Information:
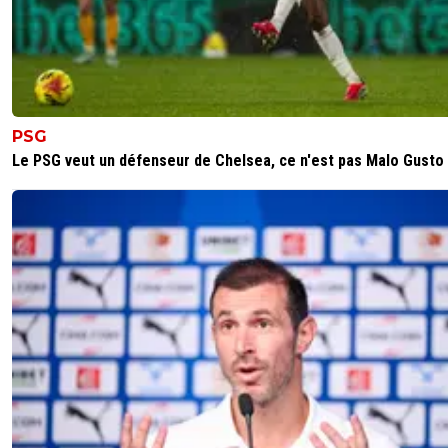
PSG
Le PSG veut un défenseur de Chelsea, ce n'est pas Malo Gusto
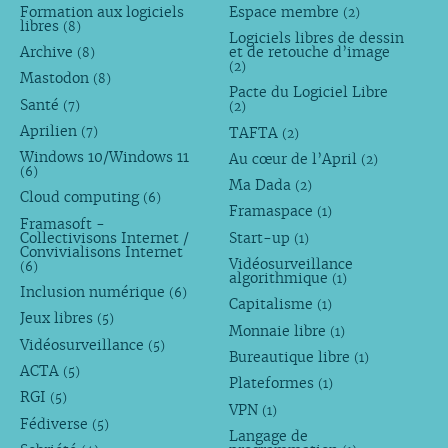
Formation aux logiciels
Espace membre
(2)
libres
(8)
Logiciels libres de dessin
Archive
et de retouche d’image
(8)
(2)
Mastodon
(8)
Pacte du Logiciel Libre
Santé
(7)
(2)
Aprilien
TAFTA
(7)
(2)
Windows 10/Windows 11
Au cœur de l’April
(2)
(6)
Ma Dada
(2)
Cloud computing
(6)
Framaspace
(1)
Framasoft -
Collectivisons Internet /
Start-up
(1)
Convivialisons Internet
Vidéosurveillance
(6)
algorithmique
(1)
Inclusion numérique
(6)
Capitalisme
(1)
Jeux libres
(5)
Monnaie libre
(1)
Vidéosurveillance
(5)
Bureautique libre
(1)
ACTA
(5)
Plateformes
(1)
RGI
(5)
VPN
(1)
Fédiverse
(5)
Langage de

Exercise objective:
Whenever the string "libres" turns up in a line above, copy that line out.

Solution to this task:
libres
Logiciels libres de dessin
Jeux libres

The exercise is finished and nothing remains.